* [What this task involves]:
Determine the number of lines in these entries that hold the word "sitt". Give the number and nothing more.

▼▼▼

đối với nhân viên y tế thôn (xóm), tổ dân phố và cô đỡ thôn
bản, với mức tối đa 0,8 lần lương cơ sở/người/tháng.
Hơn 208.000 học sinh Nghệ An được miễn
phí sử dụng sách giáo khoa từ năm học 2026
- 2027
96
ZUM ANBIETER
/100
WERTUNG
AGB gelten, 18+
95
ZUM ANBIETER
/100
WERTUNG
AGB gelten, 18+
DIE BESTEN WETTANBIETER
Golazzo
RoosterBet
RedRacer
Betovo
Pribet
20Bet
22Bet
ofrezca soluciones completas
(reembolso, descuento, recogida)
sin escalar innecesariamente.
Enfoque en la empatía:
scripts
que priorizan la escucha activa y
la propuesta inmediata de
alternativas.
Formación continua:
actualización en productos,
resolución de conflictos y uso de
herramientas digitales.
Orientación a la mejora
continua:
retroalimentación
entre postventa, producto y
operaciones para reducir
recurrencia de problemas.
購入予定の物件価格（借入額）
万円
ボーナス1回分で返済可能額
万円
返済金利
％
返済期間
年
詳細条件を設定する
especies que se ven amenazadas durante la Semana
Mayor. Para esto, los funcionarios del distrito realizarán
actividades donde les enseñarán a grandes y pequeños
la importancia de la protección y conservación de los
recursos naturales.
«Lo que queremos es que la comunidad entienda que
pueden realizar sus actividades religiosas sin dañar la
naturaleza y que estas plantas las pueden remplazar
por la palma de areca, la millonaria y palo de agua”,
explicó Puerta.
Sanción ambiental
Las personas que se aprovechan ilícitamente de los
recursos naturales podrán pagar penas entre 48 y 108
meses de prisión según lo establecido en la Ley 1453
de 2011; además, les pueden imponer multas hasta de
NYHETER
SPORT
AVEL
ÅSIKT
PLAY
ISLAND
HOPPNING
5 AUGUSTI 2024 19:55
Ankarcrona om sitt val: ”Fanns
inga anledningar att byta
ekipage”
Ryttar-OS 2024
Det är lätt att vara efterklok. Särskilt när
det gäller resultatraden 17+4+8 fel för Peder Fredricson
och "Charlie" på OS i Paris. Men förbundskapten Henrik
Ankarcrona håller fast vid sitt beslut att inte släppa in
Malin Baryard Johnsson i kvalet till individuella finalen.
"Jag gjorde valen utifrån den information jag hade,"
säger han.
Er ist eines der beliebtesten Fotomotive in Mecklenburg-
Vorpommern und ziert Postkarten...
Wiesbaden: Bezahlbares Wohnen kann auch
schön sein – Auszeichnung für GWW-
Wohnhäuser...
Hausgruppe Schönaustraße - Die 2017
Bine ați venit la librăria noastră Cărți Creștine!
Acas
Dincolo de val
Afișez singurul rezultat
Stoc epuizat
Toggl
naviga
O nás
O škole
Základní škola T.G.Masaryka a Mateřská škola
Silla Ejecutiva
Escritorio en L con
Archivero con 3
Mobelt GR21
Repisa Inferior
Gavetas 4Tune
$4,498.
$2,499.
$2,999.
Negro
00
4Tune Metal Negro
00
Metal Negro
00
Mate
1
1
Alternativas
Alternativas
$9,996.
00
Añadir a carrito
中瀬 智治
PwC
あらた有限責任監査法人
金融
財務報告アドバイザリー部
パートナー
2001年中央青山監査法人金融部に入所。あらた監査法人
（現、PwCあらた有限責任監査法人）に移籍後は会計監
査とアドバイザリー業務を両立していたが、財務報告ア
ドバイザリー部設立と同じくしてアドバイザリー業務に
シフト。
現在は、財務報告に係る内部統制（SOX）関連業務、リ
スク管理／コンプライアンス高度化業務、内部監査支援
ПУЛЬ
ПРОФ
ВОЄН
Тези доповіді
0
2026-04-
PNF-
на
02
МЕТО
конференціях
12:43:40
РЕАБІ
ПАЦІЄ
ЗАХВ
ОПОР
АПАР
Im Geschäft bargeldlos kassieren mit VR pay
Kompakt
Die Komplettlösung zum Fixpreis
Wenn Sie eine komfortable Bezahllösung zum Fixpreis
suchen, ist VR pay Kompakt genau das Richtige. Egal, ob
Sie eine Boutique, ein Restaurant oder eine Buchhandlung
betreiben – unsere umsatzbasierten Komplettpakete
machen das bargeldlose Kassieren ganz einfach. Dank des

▲▲▲
▼▼▼

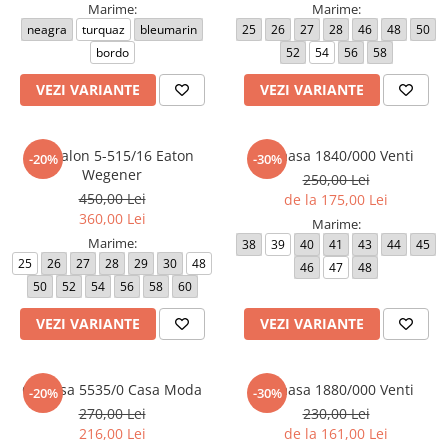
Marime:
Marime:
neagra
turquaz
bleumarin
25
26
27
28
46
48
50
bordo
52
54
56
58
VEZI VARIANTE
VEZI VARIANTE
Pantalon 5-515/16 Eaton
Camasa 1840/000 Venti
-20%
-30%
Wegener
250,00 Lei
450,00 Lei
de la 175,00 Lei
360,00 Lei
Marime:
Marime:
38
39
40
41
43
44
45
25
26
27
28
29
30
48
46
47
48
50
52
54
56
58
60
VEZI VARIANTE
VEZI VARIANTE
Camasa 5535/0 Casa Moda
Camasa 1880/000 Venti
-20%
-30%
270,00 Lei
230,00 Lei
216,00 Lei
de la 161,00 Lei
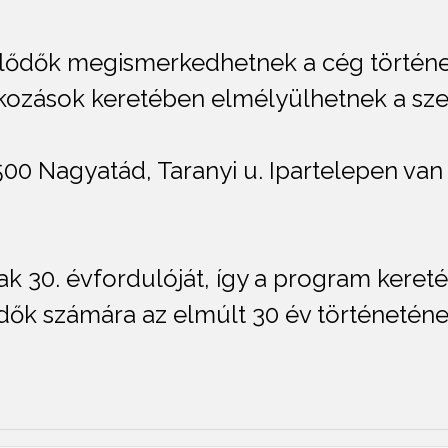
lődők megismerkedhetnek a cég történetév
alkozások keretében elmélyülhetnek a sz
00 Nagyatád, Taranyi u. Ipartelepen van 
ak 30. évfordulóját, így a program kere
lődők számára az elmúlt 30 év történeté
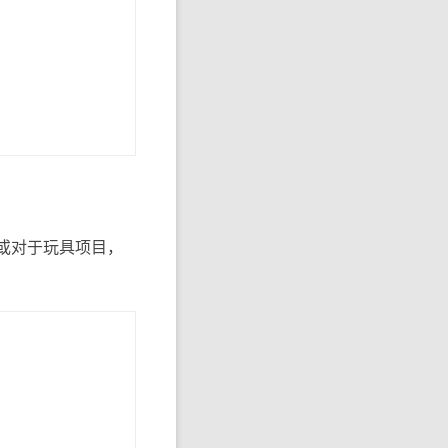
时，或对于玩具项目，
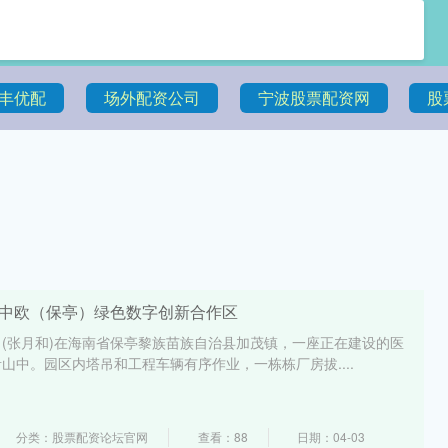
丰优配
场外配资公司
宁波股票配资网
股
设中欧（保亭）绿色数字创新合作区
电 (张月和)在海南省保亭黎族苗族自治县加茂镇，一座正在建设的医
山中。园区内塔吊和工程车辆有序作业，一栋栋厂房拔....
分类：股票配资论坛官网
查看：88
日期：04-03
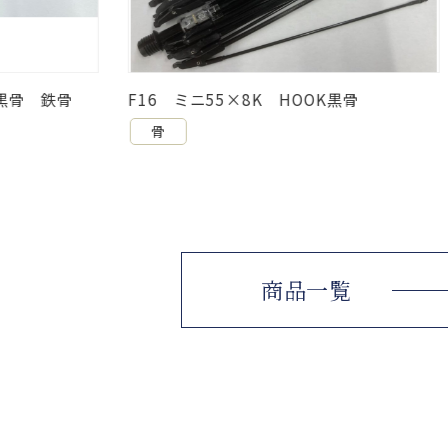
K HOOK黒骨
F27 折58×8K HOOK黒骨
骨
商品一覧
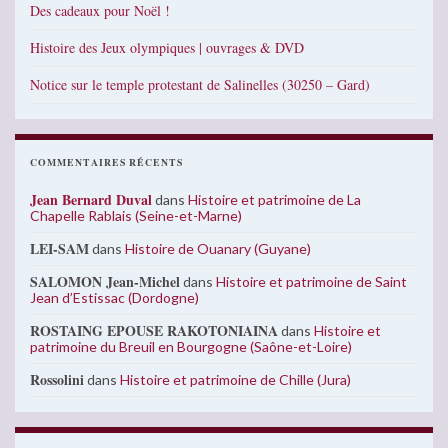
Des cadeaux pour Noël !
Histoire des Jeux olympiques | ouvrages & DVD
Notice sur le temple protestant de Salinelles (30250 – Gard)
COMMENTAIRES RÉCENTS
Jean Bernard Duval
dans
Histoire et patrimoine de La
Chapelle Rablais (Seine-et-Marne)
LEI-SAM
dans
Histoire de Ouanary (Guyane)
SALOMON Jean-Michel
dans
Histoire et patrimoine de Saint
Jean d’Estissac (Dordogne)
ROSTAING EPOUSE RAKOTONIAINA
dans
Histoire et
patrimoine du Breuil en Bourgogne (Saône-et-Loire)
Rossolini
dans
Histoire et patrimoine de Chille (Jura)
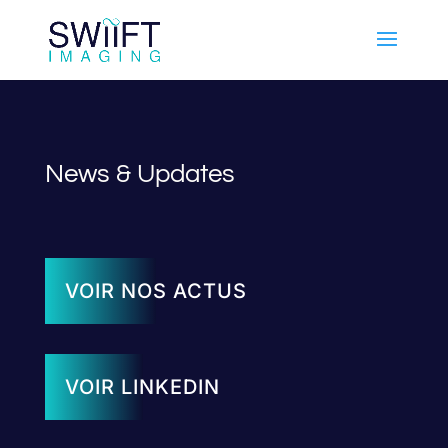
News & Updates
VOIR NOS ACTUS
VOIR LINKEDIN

▲▲▲

* [Exercise solution]:
2